INSTRUCTIONS FOR THE TASK: Look through the data below. Collect every line where the word "properties" occurs.

INFORMATION GIVEN:
+++
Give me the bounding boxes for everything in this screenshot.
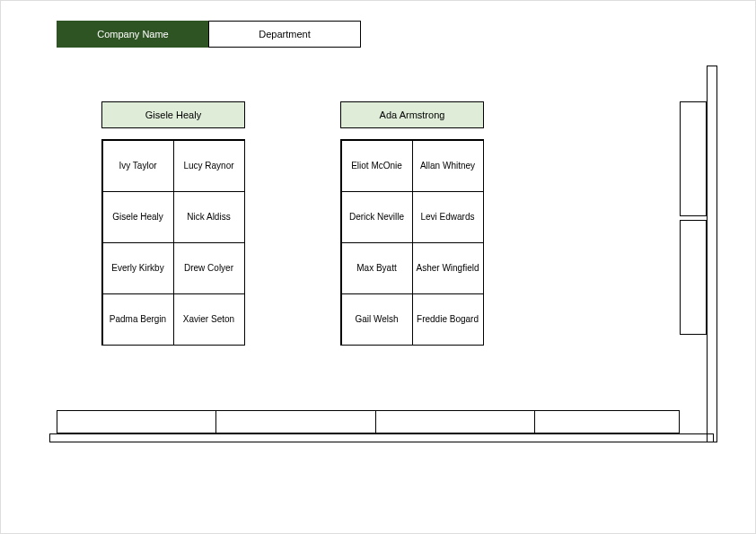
bottom-bar — [57, 410, 680, 433]
seat: Nick Aldiss — [173, 191, 245, 243]
seat: Padma Bergin — [102, 293, 174, 346]
seat: Everly Kirkby — [102, 242, 174, 294]
seat: Allan Whitney — [412, 140, 484, 192]
team-block-2: Ada Armstrong Eliot McOnie Allan Whitney… — [340, 101, 484, 346]
seat: Drew Colyer — [173, 242, 245, 294]
seat: Lucy Raynor — [173, 140, 245, 192]
right-column — [707, 66, 717, 442]
seat: Gisele Healy — [102, 191, 174, 243]
table-row: Everly Kirkby Drew Colyer — [102, 242, 244, 293]
team-leader-1: Gisele Healy — [101, 101, 245, 128]
seat: Freddie Bogard — [412, 293, 484, 346]
seat: Derick Neville — [341, 191, 413, 243]
table-row: Gail Welsh Freddie Bogard — [341, 293, 483, 345]
company-name-cell: Company Name — [57, 21, 209, 48]
team-leader-2: Ada Armstrong — [340, 101, 484, 128]
seat: Asher Wingfield — [412, 242, 484, 294]
bottom-seg — [216, 411, 375, 433]
seating-chart-page: Company Name Department Gisele Healy Ivy… — [0, 0, 756, 534]
table-row: Derick Neville Levi Edwards — [341, 191, 483, 242]
team-block-1: Gisele Healy Ivy Taylor Lucy Raynor Gise… — [101, 101, 245, 346]
department-cell: Department — [208, 21, 361, 48]
right-box — [680, 220, 707, 335]
table-row: Ivy Taylor Lucy Raynor — [102, 140, 244, 191]
seat: Levi Edwards — [412, 191, 484, 243]
right-box — [680, 101, 707, 216]
table-row: Gisele Healy Nick Aldiss — [102, 191, 244, 242]
table-row: Eliot McOnie Allan Whitney — [341, 140, 483, 191]
team-grid-2: Eliot McOnie Allan Whitney Derick Nevill… — [340, 139, 484, 346]
table-row: Max Byatt Asher Wingfield — [341, 242, 483, 293]
seat: Xavier Seton — [173, 293, 245, 346]
seat: Eliot McOnie — [341, 140, 413, 192]
bottom-strip — [49, 433, 714, 442]
seat: Max Byatt — [341, 242, 413, 294]
seat: Ivy Taylor — [102, 140, 174, 192]
bottom-seg — [57, 411, 216, 433]
team-grid-1: Ivy Taylor Lucy Raynor Gisele Healy Nick… — [101, 139, 245, 346]
bottom-seg — [376, 411, 535, 433]
seat: Gail Welsh — [341, 293, 413, 346]
header-row: Company Name Department — [57, 21, 361, 48]
table-row: Padma Bergin Xavier Seton — [102, 293, 244, 345]
bottom-seg — [535, 411, 679, 433]
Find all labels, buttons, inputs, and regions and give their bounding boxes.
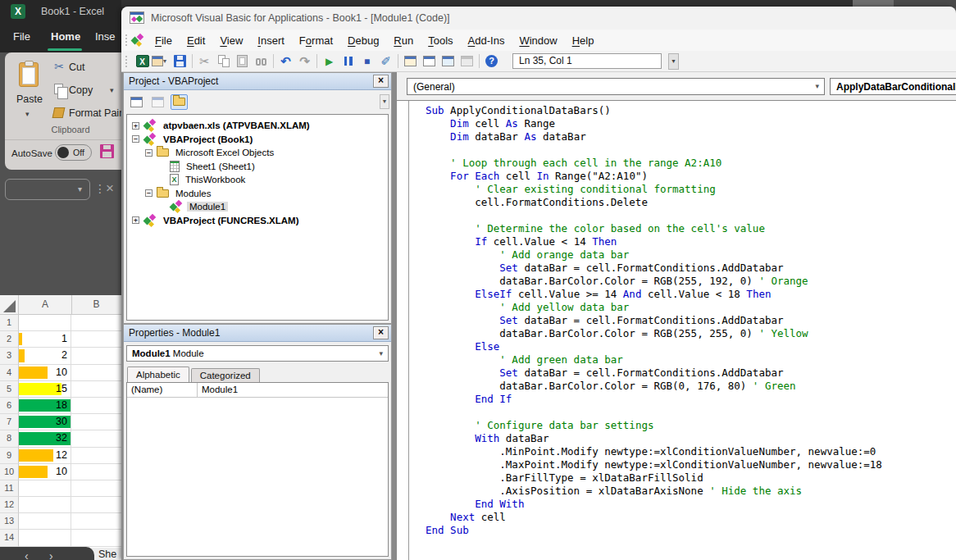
menu-format[interactable]: Format (292, 31, 340, 50)
cell-a12[interactable] (19, 497, 71, 513)
sheet-tab-label[interactable]: She (98, 549, 116, 560)
copy-icon[interactable] (54, 84, 63, 94)
name-box[interactable]: ▾ (5, 179, 90, 200)
cut-icon[interactable]: ✂ (52, 60, 66, 73)
ribbon-tab-insert[interactable]: Inse (95, 30, 116, 43)
row-header-7[interactable]: 7 (0, 414, 19, 430)
next-sheet-icon[interactable]: › (49, 549, 53, 560)
project-scroll-icon[interactable]: ▼ (380, 94, 389, 109)
cell-b7[interactable] (71, 414, 121, 430)
undo-icon[interactable]: ↶ (276, 53, 295, 70)
cell-b14[interactable] (71, 530, 121, 546)
cell-a11[interactable] (19, 480, 71, 497)
tree-item-modules[interactable]: −Modules (127, 187, 388, 201)
row-header-13[interactable]: 13 (0, 513, 19, 530)
copy-chevron-icon[interactable]: ▾ (110, 86, 114, 94)
property-row[interactable]: (Name) Module1 (127, 383, 388, 398)
row-header-5[interactable]: 5 (0, 381, 19, 398)
project-explorer-icon[interactable] (401, 53, 420, 70)
properties-close-icon[interactable]: × (373, 326, 389, 339)
cell-a14[interactable] (19, 530, 71, 546)
column-header-a[interactable]: A (19, 298, 71, 310)
row-header-3[interactable]: 3 (0, 348, 19, 364)
row-header-11[interactable]: 11 (0, 480, 19, 497)
save-icon[interactable] (100, 144, 114, 158)
formula-bar-dots-icon[interactable]: ⋮ (94, 182, 106, 195)
view-code-icon[interactable] (128, 94, 145, 110)
cell-b12[interactable] (71, 497, 121, 513)
tree-item-module1[interactable]: Module1 (127, 200, 388, 214)
cell-a4[interactable]: 10 (19, 365, 71, 381)
cut-label[interactable]: Cut (69, 61, 84, 73)
cell-a10[interactable]: 10 (19, 464, 71, 480)
menu-window[interactable]: Window (512, 31, 564, 50)
tree-item-sheet1-sheet1[interactable]: Sheet1 (Sheet1) (127, 160, 388, 174)
cell-b2[interactable] (71, 331, 121, 348)
prev-sheet-icon[interactable]: ‹ (25, 549, 29, 560)
row-header-6[interactable]: 6 (0, 398, 19, 414)
row-header-9[interactable]: 9 (0, 448, 19, 464)
row-header-2[interactable]: 2 (0, 331, 19, 348)
collapse-icon[interactable]: − (145, 189, 153, 197)
object-dropdown[interactable]: (General) ▾ (407, 78, 825, 95)
copy-label[interactable]: Copy (69, 84, 93, 96)
row-header-8[interactable]: 8 (0, 430, 19, 447)
collapse-icon[interactable]: − (132, 135, 139, 143)
cell-a2[interactable]: 1 (19, 331, 71, 348)
menu-insert[interactable]: Insert (250, 31, 292, 50)
properties-window-icon[interactable] (420, 53, 439, 70)
toolbar-drag-handle[interactable] (125, 55, 128, 68)
procedure-dropdown[interactable]: ApplyDataBarConditionalFor (830, 78, 956, 95)
cut-icon[interactable]: ✂ (195, 53, 214, 70)
paste-button[interactable]: Paste ▾ (10, 57, 49, 133)
row-header-14[interactable]: 14 (0, 530, 19, 546)
insert-userform-icon[interactable]: ▾ (152, 53, 171, 70)
select-all-corner[interactable] (0, 295, 19, 315)
find-icon[interactable] (252, 53, 271, 70)
object-browser-icon[interactable] (439, 53, 458, 70)
cell-a7[interactable]: 30 (19, 414, 71, 430)
view-object-icon[interactable] (149, 94, 166, 110)
cell-a6[interactable]: 18 (19, 398, 71, 414)
format-painter-icon[interactable] (52, 107, 66, 118)
cell-b13[interactable] (71, 513, 121, 530)
toolbox-icon[interactable] (458, 53, 476, 70)
reset-icon[interactable]: ■ (357, 53, 376, 70)
tree-item-thisworkbook[interactable]: XThisWorkbook (127, 173, 388, 187)
cell-a3[interactable]: 2 (19, 348, 71, 364)
menu-file[interactable]: File (148, 31, 180, 50)
break-icon[interactable] (339, 53, 357, 70)
cell-b4[interactable] (71, 365, 121, 381)
design-mode-icon[interactable]: ✐ (376, 53, 395, 70)
cell-a8[interactable]: 32 (19, 430, 71, 447)
menu-help[interactable]: Help (565, 31, 602, 50)
cell-b9[interactable] (71, 448, 121, 464)
cell-b1[interactable] (71, 315, 121, 331)
menu-view[interactable]: View (212, 31, 250, 50)
save-icon[interactable] (171, 53, 189, 70)
ribbon-tab-home[interactable]: Home (51, 30, 80, 43)
code-editor[interactable]: Sub ApplyConditionalDataBars() Dim cell … (397, 100, 956, 560)
toolbar-overflow-icon[interactable]: ▼ (668, 53, 679, 70)
menu-run[interactable]: Run (386, 31, 421, 50)
cell-a1[interactable] (19, 315, 71, 331)
properties-object-dropdown[interactable]: Module1 Module ▾ (126, 345, 389, 362)
view-microsoft-excel-icon[interactable]: X (133, 53, 152, 70)
row-header-12[interactable]: 12 (0, 497, 19, 513)
cell-a5[interactable]: 15 (19, 381, 71, 398)
autosave-toggle[interactable]: Off (55, 144, 92, 161)
tab-alphabetic[interactable]: Alphabetic (127, 367, 189, 382)
run-sub-icon[interactable]: ▶ (320, 53, 339, 70)
menu-add-ins[interactable]: Add-Ins (461, 31, 512, 50)
paste-icon[interactable] (233, 53, 252, 70)
tree-item-vbaproject-book1[interactable]: −VBAProject (Book1) (127, 133, 388, 147)
paste-chevron-icon[interactable]: ▾ (25, 110, 30, 118)
tree-item-atpvbaen-xls-atpvbaen-xlam[interactable]: +atpvbaen.xls (ATPVBAEN.XLAM) (127, 119, 388, 133)
help-icon[interactable]: ? (482, 53, 501, 70)
menu-tools[interactable]: Tools (421, 31, 460, 50)
tree-item-vbaproject-funcres-xlam[interactable]: +VBAProject (FUNCRES.XLAM) (127, 214, 388, 228)
column-header-b[interactable]: B (71, 298, 121, 310)
expand-icon[interactable]: + (132, 216, 139, 224)
module-window-icon[interactable] (131, 34, 144, 46)
formula-cancel-icon[interactable]: × (106, 180, 114, 197)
+++
WRITTEN REPLY:
properties-close-icon[interactable]: × (373, 326, 389, 339)
properties-window-icon[interactable] (420, 53, 439, 70)
properties-object-dropdown[interactable]: Module1 Module ▾ (126, 345, 389, 362)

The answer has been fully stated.